Philosophical origins of "The Matrix":
"Once one accepts The Matrix as a generated reality of malicious machines invention then this is Descartes' First Meditation, or evil demon, a hypothesis that the perceived world might be a comprehensive illusion created to deceive us. The same premise can be found in Hilary Putnam's brain in a vat scenario proposed in the 1980s.[6] One can make a connection between the premise of The Matrix and Plato's Allegory of the Cave; once one accepts that The Matrix is an illusion, then the allegory of the cave becomes clear. The allegory is related to Plato's theory of Forms, which holds that the true essence of an object is not what we perceive with our senses, but rather its quality, and that most people perceive only the shadow of the object and are thus limited to false perception.[5]
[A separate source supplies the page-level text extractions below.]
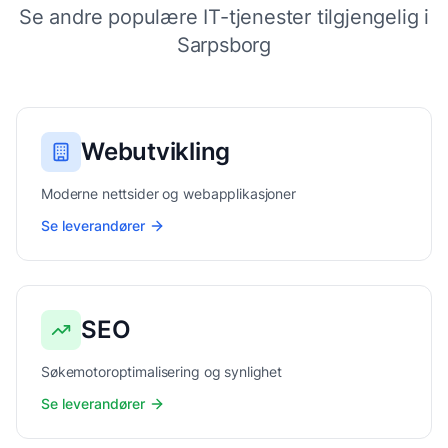
Se andre populære IT-tjenester tilgjengelig i
Sarpsborg
Webutvikling
Moderne nettsider og webapplikasjoner
Se leverandører
SEO
Søkemotoroptimalisering og synlighet
Se leverandører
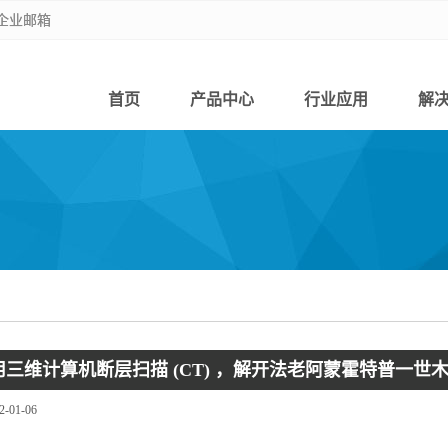
企业邮箱
企业邮箱
首页
产品中心
行业应用
解
三维计算机断层扫描 (CT) ，解开法老阿蒙霍特普一世
2-01-06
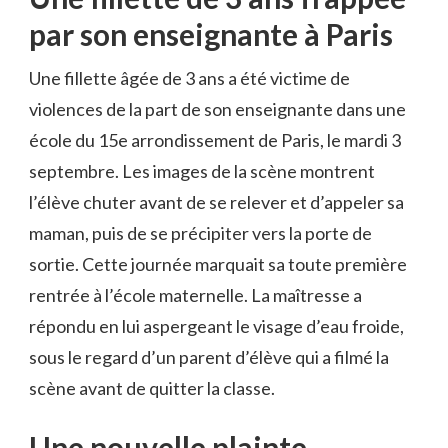
par son enseignante à Paris
Une fillette âgée de 3 ans a été victime de
violences de la part de son enseignante dans une
école du 15e arrondissement de Paris, le mardi 3
septembre. Les images de la scène montrent
l’élève chuter avant de se relever et d’appeler sa
maman, puis de se précipiter vers la porte de
sortie. Cette journée marquait sa toute première
rentrée à l’école maternelle. La maîtresse a
répondu en lui aspergeant le visage d’eau froide,
sous le regard d’un parent d’élève qui a filmé la
scène avant de quitter la classe.
Une nouvelle plainte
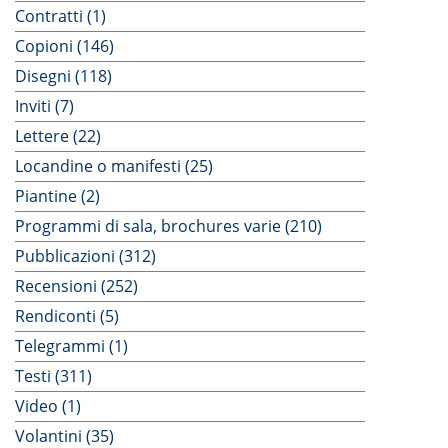
Contratti (1)
Copioni (146)
Disegni (118)
Inviti (7)
Lettere (22)
Locandine o manifesti (25)
Piantine (2)
Programmi di sala, brochures varie (210)
Pubblicazioni (312)
Recensioni (252)
Rendiconti (5)
Telegrammi (1)
Testi (311)
Video (1)
Volantini (35)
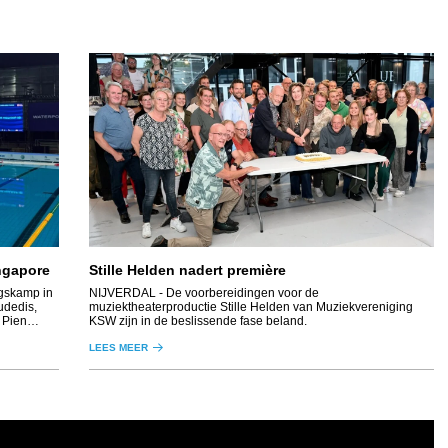
ngapore
Stille Helden nadert première
ngskamp in
NIJVERDAL
- De voorbereidingen voor de
udedis,
muziektheaterproductie Stille Helden van Muziekvereniging
 Pien
KSW zijn in de beslissende fase beland.
rgen start
LEES MEER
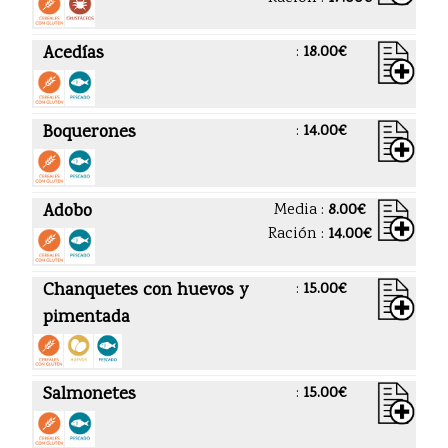
Acedías
:
18.00€
Boquerones
:
14.00€
Adobo
Media :
8.00€
Ración :
14.00€
Chanquetes con huevos y
:
15.00€
pimentada
Salmonetes
:
15.00€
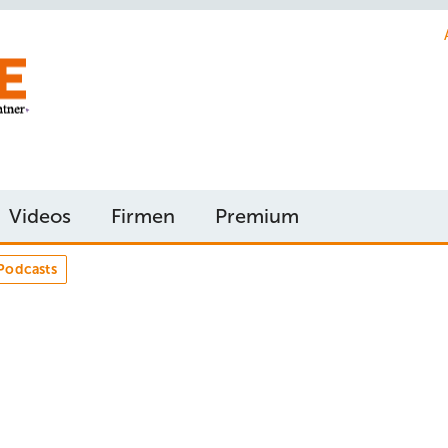
Videos
Firmen
Premium
Podcasts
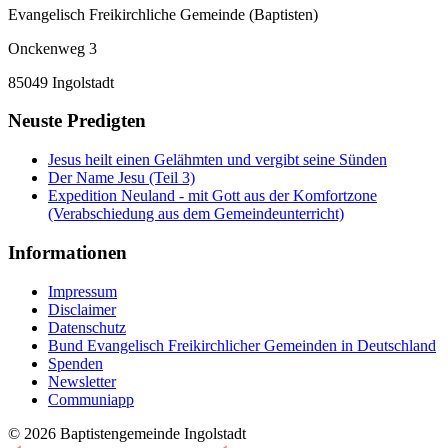
Evangelisch Freikirchliche Gemeinde (Baptisten)
Onckenweg 3
85049 Ingolstadt
Neuste Predigten
Jesus heilt einen Gelähmten und vergibt seine Sünden
Der Name Jesu (Teil 3)
Expedition Neuland - mit Gott aus der Komfortzone
(Verabschiedung aus dem Gemeindeunterricht)
Informationen
Impressum
Disclaimer
Datenschutz
Bund Evangelisch Freikirchlicher Gemeinden in Deutschland
Spenden
Newsletter
Communiapp
© 2026 Baptistengemeinde Ingolstadt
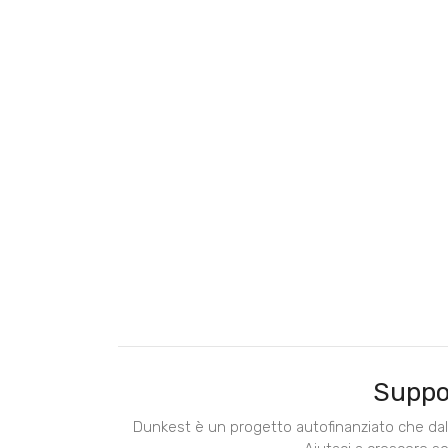
Suppo
Dunkest è un progetto autofinanziato che dal 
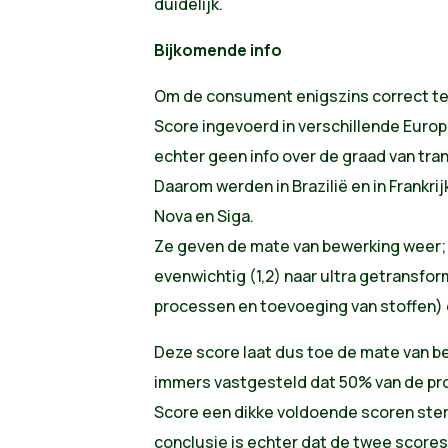
duidelijk.
Bijkomende info
Om de consument enigszins correct te 
Score ingevoerd in verschillende Euro
echter geen info over de graad van tra
Daarom werden in Brazilië en in Frankri
Nova en Siga.
Ze geven de mate van bewerking weer; 
evenwichtig (1,2) naar ultra getransfor
processen en toevoeging van stoffen) 
Deze score laat dus toe de mate van be
immers vastgesteld dat 50% van de pro
Score een dikke voldoende scoren ster
conclusie is echter dat de twee scor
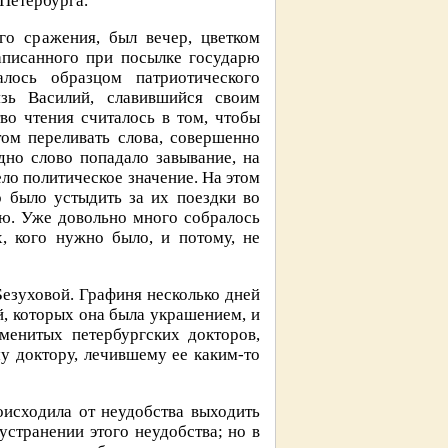
 Петербурга.
го сражения, был вечер, цветком
аписанного при посылке государю
лось образцом патриотического
зь Василий, славившийся своим
во чтения считалось в том, чтобы
ом переливать слова, совершенно
дно слово попадало завывание, на
ело политическое значение. На этом
 было устыдить за их поездки во
ию. Уже довольно много собралось
, кого нужно было, и потому, не
Безуховой. Графиня несколько дней
й, которых она была украшением, и
менитых петербургских докторов,
у доктору, лечившему ее каким-то
оисходила от неудобства выходить
устранении этого неудобства; но в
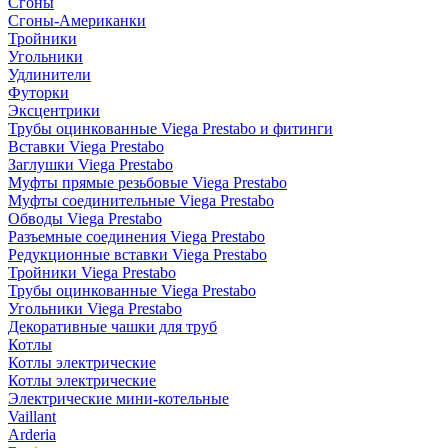
Сгоны
Сгоны-Американки
Тройники
Угольники
Удлинители
Футорки
Эксцентрики
Трубы оцинкованные Viega Prestabo и фитинги
Вставки Viega Prestabo
Заглушки Viega Prestabo
Муфты прямые резьбовые Viega Prestabo
Муфты соединительные Viega Prestabo
Обводы Viega Prestabo
Разъемные соединения Viega Prestabo
Редукционные вставки Viega Prestabo
Тройники Viega Prestabo
Трубы оцинкованные Viega Prestabo
Угольники Viega Prestabo
Декоративные чашки для труб
Котлы
Котлы электрические
Котлы электрические
Электрические мини-котельные
Vaillant
Arderia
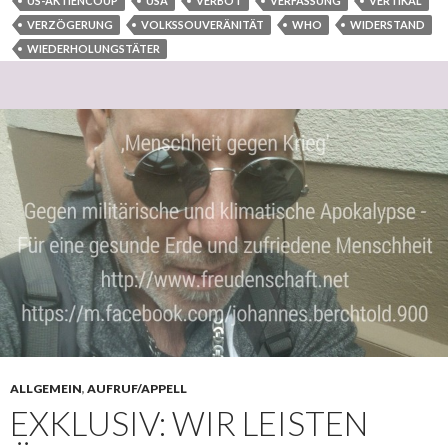
US-AKTIENCOUP
USA
VERBOT
VERFASSUNG
VERTIKAL
VERZÖGERUNG
VOLKSSOUVERÄNITÄT
WHO
WIDERSTAND
WIEDERHOLUNGSTÄTER
ALLGEMEIN
,
AUFRUF/APPELL
EXKLUSIV: WIR LEISTEN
Immanuel Kant also has an influence on how the individuals within The Matrix interact with one another and with the system. Kant states in his Critique of Pure Reason that people come to know and explore our world through synthetic means (language, etc.), and thus this makes it rather difficult to discern truth from falsely perceived views. This means we ourselves are our own agents of deceit, and so in order for one to know truth, one must choose to openly pursue truth. One may examine this explicitly in the scene that contains Agent Smith's monologue about the first version of the Matrix, which was to be a human utopia, a perfect world without suffering and with total happiness. Agent Smith exclaims, "it was a disaster. No one accepted the program. Entire crops [of people] were lost." The machines had to amend their choice of programming in order to make people subservient to them, and so they conceived The Matrix in the image of the world in 1999. The world in 1999 was far from a utopia, but still humans accepted this over the suffering-less utopia. This is Kantian, because the machines wished to impose a perfect world on humans in an attempt to keep people content to remain completely submissive to the machines, both consciously and subconsciously, but humans are not easy to make content.[107]
Morpheus paraphrases the Chinese philosopher Zhuangzi when he asks Neo, “Have you ever had a dream, Neo, that you were so sure was real? What if you weren’t able to wake from that dream? How would you know the difference from the real world and the dream world?"